**WHAT YOU WILL DO:**
Below are lines of records; copy exactly those from the one containing "46 Rue des Brasseurs" through the one containing "دقيقة واحدة", leaving the pictures behind.

------ DATA TO USE ------

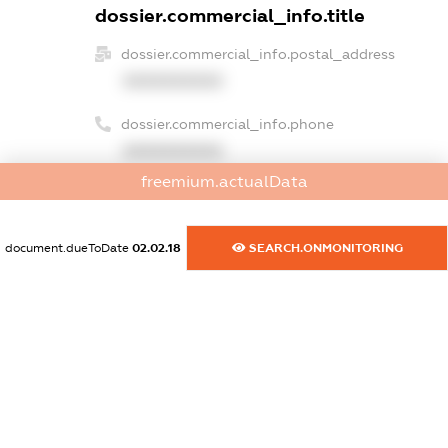
dossier.commercial_info.title
dossier.commercial_info.postal_address
XXXXXXXXXX
dossier.commercial_info.phone
XXXXXXXXXX
freemium.actualData
dossier.commercial_info.fax
XXXXXXXXXX
document.dueToDate
02.02.18
SEARCH.ONMONITORING
dossier.commercial_info.email
XXXXXXXXXX
dossier.commercial_info.website
XXXXXXXXXX
dossier.commercial_info.activity
XXXXXXXXXX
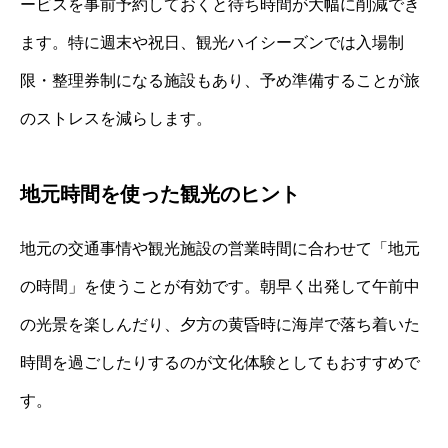
ービスを事前予約しておくと待ち時間が大幅に削減でき
ます。特に週末や祝日、観光ハイシーズンでは入場制
限・整理券制になる施設もあり、予め準備することが旅
のストレスを減らします。
地元時間を使った観光のヒント
地元の交通事情や観光施設の営業時間に合わせて「地元
の時間」を使うことが有効です。朝早く出発して午前中
の光景を楽しんだり、夕方の黄昏時に海岸で落ち着いた
時間を過ごしたりするのが文化体験としてもおすすめで
す。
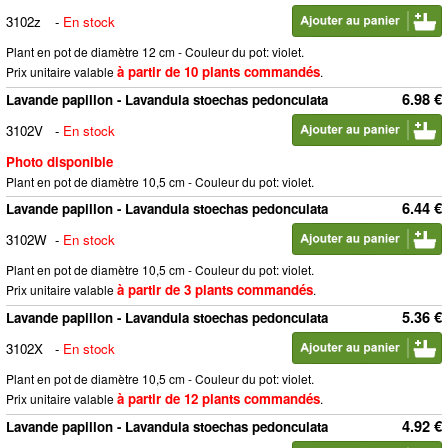
3102z
-
En stock
Plant en pot de diamètre 12 cm - Couleur du pot: violet.
à partir de 10 plants commandés
Prix unitaire valable
.
6.98 €
Lavande papillon - Lavandula stoechas pedonculata
3102V
-
En stock
Photo disponible
Plant en pot de diamètre 10,5 cm - Couleur du pot: violet.
6.44 €
Lavande papillon - Lavandula stoechas pedonculata
3102W
-
En stock
Plant en pot de diamètre 10,5 cm - Couleur du pot: violet.
à partir de 3 plants commandés
Prix unitaire valable
.
5.36 €
Lavande papillon - Lavandula stoechas pedonculata
3102X
-
En stock
Plant en pot de diamètre 10,5 cm - Couleur du pot: violet.
à partir de 12 plants commandés
Prix unitaire valable
.
4.92 €
Lavande papillon - Lavandula stoechas pedonculata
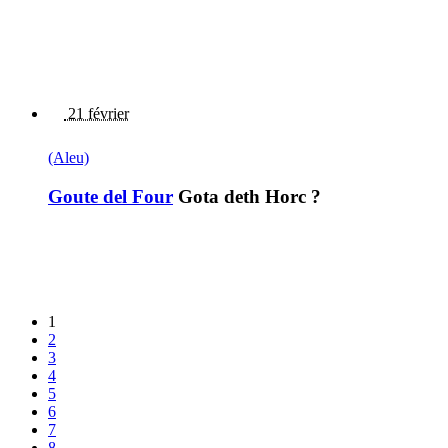
21 février
(Aleu)
Goute del Four
Gota deth Horc ?
1
2
3
4
5
6
7
8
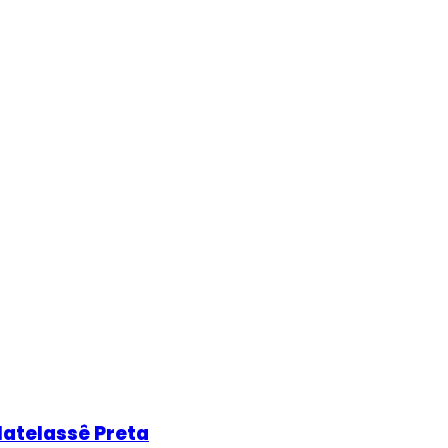
atelassê Preta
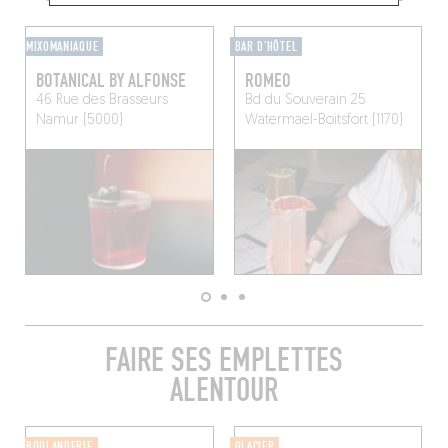
MIXOMANIAQUE
BAR D'HÔTEL
BOTANICAL BY ALFONSE
ROMEO
46 Rue des Brasseurs
Bd du Souverain 25
Namur (5000)
Watermael-Boitsfort (1170)
FAIRE SES EMPLETTES
ALENTOUR
BOULANGERIE
GLACIER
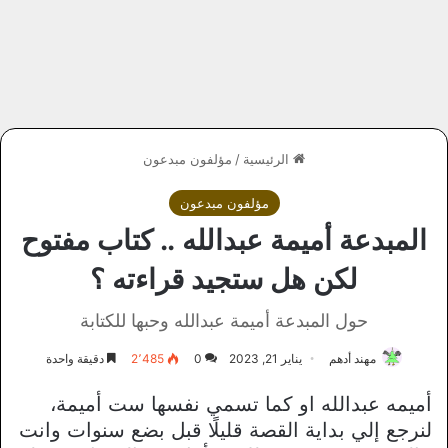
الرئيسية
/
مؤلفون مبدعون
مؤلفون مبدعون
المبدعة أميمة عبدالله .. كتاب مفتوح
لكن هل ستجيد قراءته ؟
حول المبدعة أميمة عبدالله وحبها للكتابة
مهند أدهم
يناير 21, 2023
0
2٬485
دقيقة واحدة
أميمه عبدالله او كما تسمي نفسها ست أميمة،
لنرجع إلي بداية القصة قليلًا قبل بضع سنوات وانت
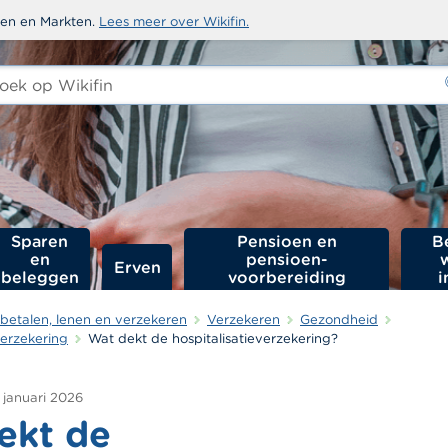
sten en Markten.
Lees meer over Wikifin.
ken
-
Sparen
Pensioen en
B
en
pensioen­
Erven
beleggen
voorbereiding
i
betalen, lenen en verzekeren
Verzekeren
Gezondheid
verzekering
Wat dekt de hospitalisatieverzekering?
 januari 2026
ekt de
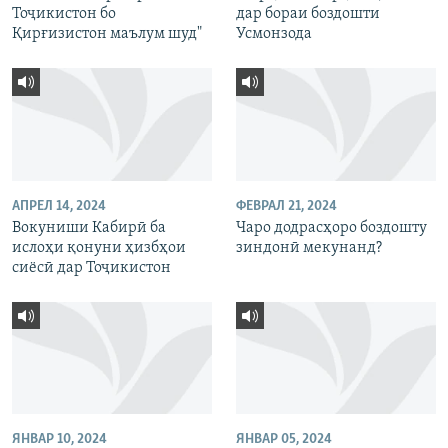
Тоҷикистон бо
дар бораи боздошти
Қирғизистон маълум шуд"
Усмонзода
АПРЕЛ 14, 2024
ФЕВРАЛ 21, 2024
Вокуниши Кабирӣ ба
Чаро додрасҳоро боздошту
ислоҳи қонуни ҳизбҳои
зиндонӣ мекунанд?
сиёсӣ дар Тоҷикистон
ЯНВАР 10, 2024
ЯНВАР 05, 2024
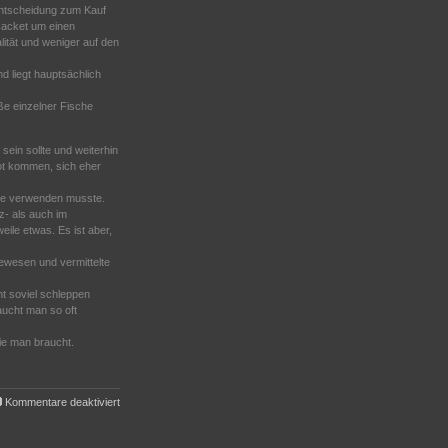
 Entscheidung zum Kauf
 Jacket um einen
ität und weniger auf den
nd liegt hauptsächlich
ße einzelner Fische
ein sollte und weiterhin
 Not kommen, sich eher
nie verwenden musste.
z- als auch im
ile etwas. Es ist aber,
gewesen und vermittelte
ht soviel schleppen
aucht man so oft
die man braucht.
für
Kommentare deaktiviert
Tarierjacket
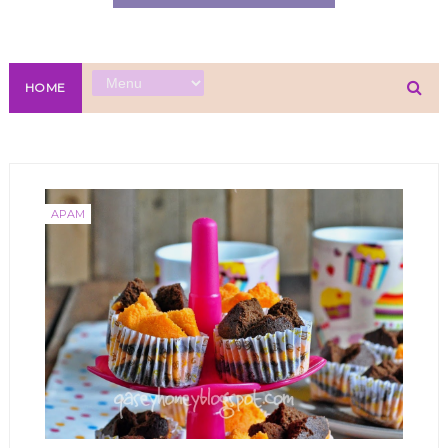
HOME
APAM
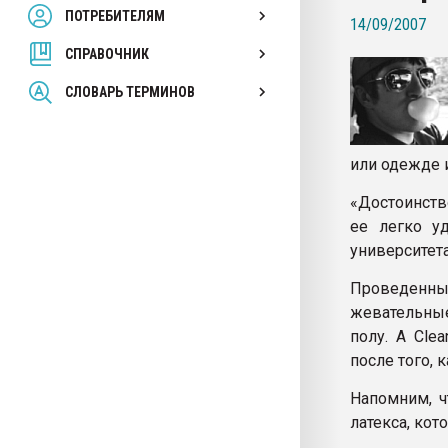
ПОТРЕБИТЕЛЯМ
Armaloy PC/ABS-1IM че
14/09/2007
СПРАВОЧНИК
ПЕРЕЙТИ НА 
СЛОВАРЬ ТЕРМИНОВ
или одежде и
«Достоинство
ее легко у
университета
Проведенн
жевательные
полу. А Cle
после того, 
Напомним, ч
латекса, кот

------

**SOLUTION BELOW:**
46 Rue des Brasseurs
Bd du Souverain 25
Namur (5000)
Watermael-Boitsfort (1170)
FAIRE SES EMPLETTES
ALENTOUR
BOULANGERIE
GLACIER
الرئيسية
/
مؤلفون مبدعون
مؤلفون مبدعون
المبدعة أميمة عبدالله .. كتاب مفتوح
لكن هل ستجيد قراءته ؟
حول المبدعة أميمة عبدالله وحبها للكتابة
مهند أدهم
يناير 21, 2023
0
2٬485
دقيقة واحدة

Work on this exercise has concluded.